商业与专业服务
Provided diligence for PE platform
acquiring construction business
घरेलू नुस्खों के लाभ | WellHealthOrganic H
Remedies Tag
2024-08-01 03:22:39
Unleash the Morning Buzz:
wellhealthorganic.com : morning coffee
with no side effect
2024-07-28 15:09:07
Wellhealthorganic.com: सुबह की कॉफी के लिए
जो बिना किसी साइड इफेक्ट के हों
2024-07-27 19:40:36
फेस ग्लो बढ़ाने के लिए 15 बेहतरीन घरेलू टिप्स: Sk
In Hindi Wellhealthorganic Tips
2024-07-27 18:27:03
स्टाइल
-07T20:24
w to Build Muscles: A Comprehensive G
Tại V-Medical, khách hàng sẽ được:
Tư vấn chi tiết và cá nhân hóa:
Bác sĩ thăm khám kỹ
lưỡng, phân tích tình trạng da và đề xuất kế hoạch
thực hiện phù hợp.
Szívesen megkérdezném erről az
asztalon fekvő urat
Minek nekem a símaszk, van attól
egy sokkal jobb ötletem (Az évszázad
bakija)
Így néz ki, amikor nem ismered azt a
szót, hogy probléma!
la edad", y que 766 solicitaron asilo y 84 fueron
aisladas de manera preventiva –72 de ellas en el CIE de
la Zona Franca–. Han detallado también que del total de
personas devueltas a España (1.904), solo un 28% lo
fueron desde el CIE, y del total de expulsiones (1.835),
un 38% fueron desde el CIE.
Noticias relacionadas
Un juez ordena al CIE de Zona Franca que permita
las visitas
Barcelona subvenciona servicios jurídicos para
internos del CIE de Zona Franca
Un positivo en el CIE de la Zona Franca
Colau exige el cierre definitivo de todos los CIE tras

==========

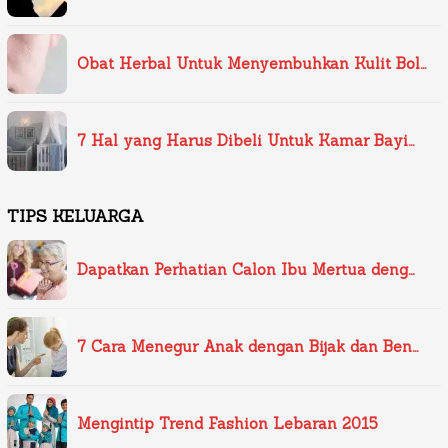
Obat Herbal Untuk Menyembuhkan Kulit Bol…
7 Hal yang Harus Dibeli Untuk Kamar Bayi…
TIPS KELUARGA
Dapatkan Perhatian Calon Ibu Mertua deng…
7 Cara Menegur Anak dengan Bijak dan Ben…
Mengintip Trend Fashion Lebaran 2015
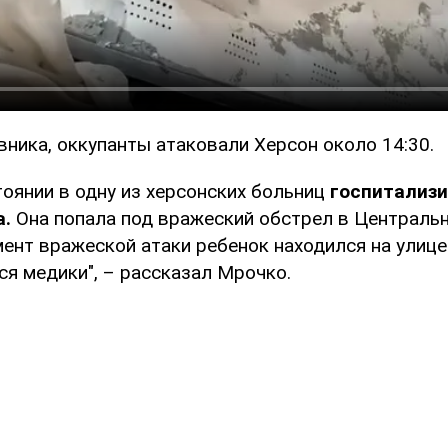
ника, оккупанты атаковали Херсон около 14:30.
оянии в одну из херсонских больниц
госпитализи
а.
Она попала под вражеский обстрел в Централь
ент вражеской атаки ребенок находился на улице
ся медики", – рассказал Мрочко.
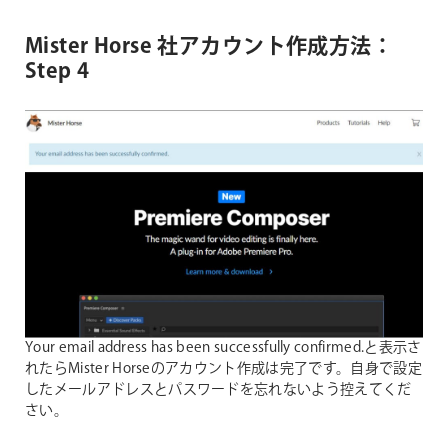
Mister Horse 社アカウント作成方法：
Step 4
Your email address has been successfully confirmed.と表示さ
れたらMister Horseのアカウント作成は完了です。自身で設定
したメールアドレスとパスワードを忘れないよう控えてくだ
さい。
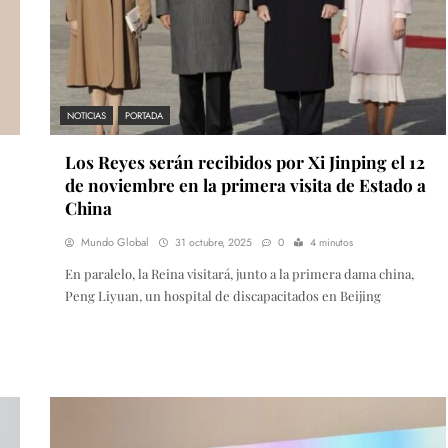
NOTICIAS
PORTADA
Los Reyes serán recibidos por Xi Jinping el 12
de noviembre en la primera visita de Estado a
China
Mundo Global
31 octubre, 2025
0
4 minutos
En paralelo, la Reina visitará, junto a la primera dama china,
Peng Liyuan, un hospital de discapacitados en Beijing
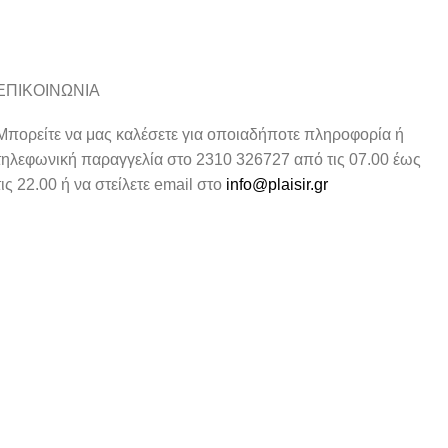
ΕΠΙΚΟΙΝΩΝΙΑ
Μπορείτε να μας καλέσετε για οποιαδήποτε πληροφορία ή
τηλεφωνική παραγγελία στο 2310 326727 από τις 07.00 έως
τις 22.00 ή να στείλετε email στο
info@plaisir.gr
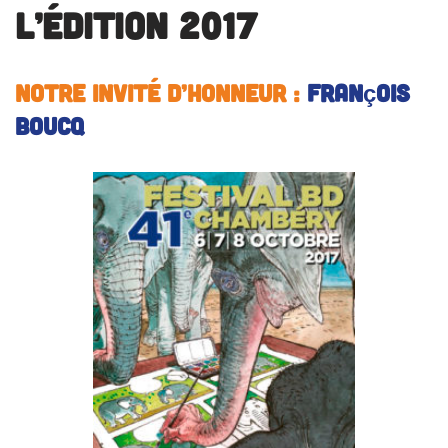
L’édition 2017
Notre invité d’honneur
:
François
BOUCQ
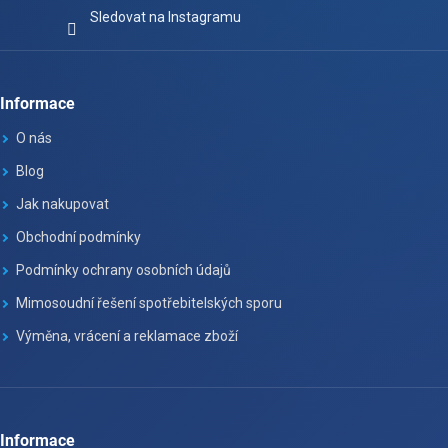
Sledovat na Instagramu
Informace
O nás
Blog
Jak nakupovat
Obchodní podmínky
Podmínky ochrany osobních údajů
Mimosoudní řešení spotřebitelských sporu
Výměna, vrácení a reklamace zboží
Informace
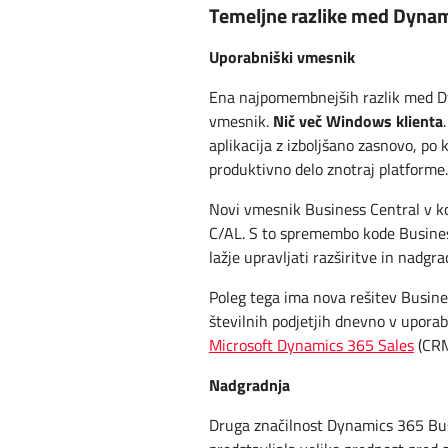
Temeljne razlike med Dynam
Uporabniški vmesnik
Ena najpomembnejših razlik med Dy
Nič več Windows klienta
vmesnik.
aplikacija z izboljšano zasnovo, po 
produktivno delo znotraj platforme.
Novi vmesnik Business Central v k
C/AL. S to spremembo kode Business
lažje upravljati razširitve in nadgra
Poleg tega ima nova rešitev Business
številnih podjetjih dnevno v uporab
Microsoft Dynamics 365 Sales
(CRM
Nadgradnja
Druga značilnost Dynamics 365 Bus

==========

■ EXERCISE DIRECTIONS ■
Go through the records above and return each line in which the word "total" occurs.

■ WRITTEN RESPONSE ■
la Zona Franca–. Han detallado también que del total de
fueron desde el CIE, y del total de expulsiones (1.835),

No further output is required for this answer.